Input material Block Start

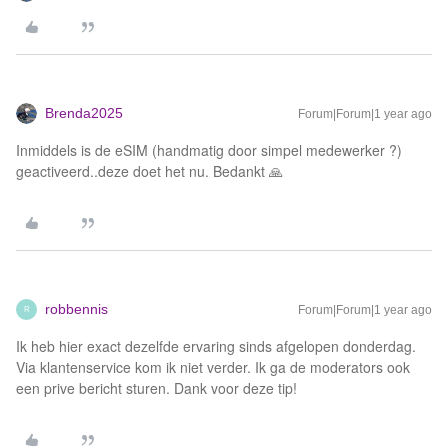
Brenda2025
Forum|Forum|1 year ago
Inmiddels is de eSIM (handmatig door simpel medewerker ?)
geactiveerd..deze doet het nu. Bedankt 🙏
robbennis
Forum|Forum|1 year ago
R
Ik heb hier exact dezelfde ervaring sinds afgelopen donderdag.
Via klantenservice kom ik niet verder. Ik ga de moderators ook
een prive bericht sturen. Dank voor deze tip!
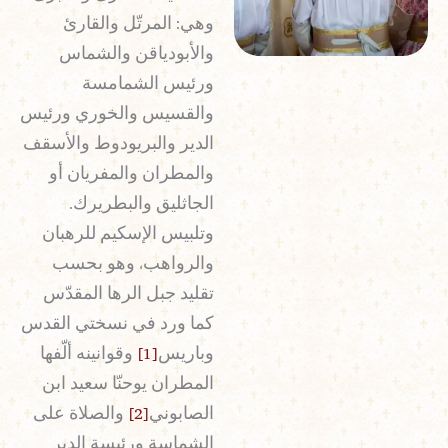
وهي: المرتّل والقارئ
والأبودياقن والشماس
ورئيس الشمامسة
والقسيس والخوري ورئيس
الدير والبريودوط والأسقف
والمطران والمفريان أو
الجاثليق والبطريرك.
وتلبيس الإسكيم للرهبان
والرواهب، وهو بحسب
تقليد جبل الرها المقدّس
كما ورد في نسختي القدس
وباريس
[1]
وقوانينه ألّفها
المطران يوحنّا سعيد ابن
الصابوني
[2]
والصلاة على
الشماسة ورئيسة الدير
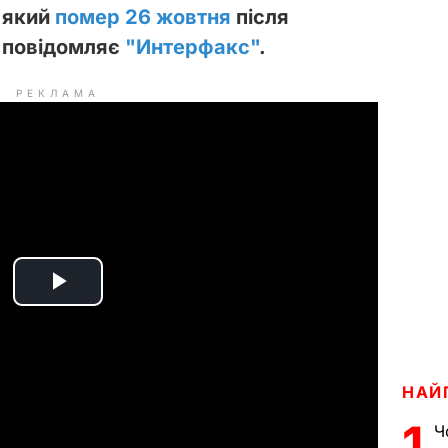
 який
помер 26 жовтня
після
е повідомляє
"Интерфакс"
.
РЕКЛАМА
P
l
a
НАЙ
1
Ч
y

Input material Block End
Input material Block Start

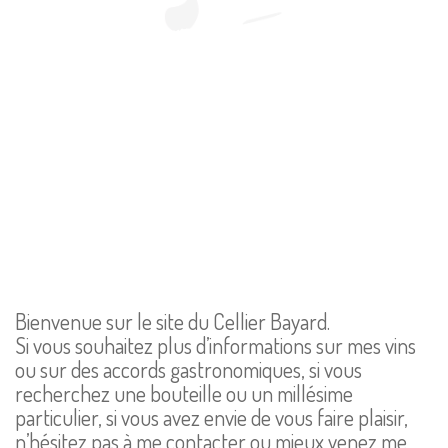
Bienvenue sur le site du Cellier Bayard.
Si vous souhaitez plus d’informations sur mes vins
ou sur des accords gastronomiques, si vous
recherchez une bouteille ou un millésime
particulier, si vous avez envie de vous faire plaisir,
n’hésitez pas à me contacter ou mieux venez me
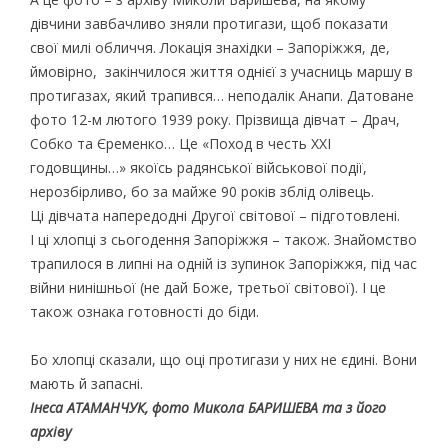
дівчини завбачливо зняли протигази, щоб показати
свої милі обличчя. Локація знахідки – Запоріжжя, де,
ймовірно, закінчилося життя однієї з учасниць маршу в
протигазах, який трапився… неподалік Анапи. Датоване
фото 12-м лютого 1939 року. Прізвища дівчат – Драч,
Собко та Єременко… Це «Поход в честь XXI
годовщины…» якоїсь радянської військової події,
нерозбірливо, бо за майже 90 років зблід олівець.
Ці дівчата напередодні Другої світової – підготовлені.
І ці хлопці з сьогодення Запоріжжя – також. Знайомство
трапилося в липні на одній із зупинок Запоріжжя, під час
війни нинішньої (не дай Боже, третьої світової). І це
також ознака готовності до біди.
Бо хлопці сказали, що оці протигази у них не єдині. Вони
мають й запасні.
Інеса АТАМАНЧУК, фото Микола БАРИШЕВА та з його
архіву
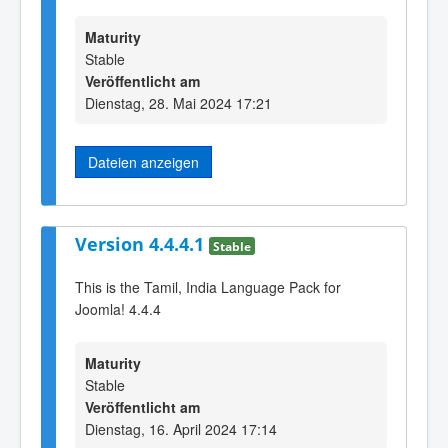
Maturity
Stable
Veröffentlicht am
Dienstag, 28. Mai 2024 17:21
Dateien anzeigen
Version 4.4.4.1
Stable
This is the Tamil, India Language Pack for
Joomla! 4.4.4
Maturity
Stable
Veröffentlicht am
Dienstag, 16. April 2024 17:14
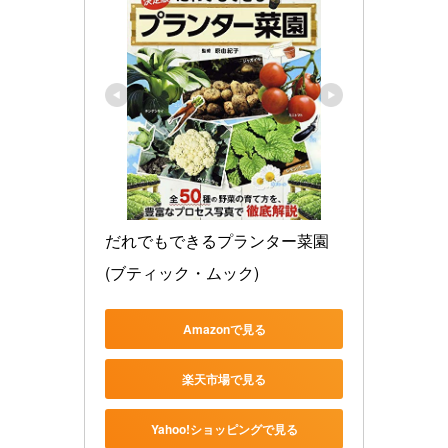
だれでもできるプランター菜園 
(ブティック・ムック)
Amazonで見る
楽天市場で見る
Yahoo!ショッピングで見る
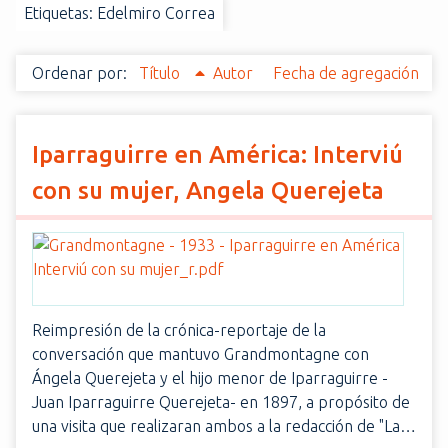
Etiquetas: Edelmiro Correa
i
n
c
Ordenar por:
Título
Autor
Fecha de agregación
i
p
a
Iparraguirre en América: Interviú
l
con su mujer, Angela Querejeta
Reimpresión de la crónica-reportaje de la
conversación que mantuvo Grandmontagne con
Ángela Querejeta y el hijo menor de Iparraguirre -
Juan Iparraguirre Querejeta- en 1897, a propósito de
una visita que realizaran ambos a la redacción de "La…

Input material Block End
Input material Block Start

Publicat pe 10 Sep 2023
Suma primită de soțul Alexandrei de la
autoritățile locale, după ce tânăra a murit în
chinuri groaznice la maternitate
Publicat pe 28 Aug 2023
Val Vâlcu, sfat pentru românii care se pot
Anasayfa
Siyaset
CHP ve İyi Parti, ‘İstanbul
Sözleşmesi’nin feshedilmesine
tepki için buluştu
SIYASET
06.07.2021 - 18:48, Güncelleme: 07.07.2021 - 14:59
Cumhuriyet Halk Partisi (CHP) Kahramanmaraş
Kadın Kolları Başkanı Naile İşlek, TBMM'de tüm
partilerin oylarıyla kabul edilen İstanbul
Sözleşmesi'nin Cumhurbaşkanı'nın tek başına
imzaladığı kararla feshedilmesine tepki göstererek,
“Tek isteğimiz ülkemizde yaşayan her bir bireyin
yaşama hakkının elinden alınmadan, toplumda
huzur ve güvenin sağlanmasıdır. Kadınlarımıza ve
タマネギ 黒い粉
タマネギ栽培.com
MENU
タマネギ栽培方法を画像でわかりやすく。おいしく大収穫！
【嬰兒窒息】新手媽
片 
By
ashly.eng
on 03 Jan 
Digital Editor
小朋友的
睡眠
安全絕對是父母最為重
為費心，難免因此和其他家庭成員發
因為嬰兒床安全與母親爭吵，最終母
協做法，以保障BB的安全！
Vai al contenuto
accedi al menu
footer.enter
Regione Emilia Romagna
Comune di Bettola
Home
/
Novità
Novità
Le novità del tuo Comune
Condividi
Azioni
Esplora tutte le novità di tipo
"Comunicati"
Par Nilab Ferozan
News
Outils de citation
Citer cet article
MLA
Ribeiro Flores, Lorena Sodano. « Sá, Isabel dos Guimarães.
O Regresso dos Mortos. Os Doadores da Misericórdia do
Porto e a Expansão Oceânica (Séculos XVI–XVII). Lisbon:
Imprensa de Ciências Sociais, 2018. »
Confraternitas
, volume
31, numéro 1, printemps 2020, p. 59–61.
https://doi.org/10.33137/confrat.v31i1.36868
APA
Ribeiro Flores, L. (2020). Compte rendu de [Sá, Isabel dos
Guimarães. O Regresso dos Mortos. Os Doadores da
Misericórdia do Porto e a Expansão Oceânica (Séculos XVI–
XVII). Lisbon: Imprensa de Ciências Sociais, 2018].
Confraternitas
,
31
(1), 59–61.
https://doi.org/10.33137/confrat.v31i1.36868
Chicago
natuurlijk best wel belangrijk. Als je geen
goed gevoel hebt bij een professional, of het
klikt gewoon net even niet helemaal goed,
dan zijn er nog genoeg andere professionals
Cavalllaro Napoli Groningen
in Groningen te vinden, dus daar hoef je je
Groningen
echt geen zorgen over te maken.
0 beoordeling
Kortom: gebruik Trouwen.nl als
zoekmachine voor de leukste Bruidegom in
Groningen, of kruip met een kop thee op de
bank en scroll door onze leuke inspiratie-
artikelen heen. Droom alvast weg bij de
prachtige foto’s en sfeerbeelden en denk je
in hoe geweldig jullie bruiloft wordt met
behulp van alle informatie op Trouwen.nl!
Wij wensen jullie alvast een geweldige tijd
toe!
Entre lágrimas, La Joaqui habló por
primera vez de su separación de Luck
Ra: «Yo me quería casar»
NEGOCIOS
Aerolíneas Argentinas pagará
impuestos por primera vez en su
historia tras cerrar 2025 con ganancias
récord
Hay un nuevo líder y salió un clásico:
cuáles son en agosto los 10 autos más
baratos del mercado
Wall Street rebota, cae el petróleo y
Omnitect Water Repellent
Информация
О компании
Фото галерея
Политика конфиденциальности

Input material Block End

## Problem statement:
Which lines above hold the string "tepki"? Show each of them.

## Expected answer:
tepki için buluştu
imzaladığı kararla feshedilmesine tepki göstererek,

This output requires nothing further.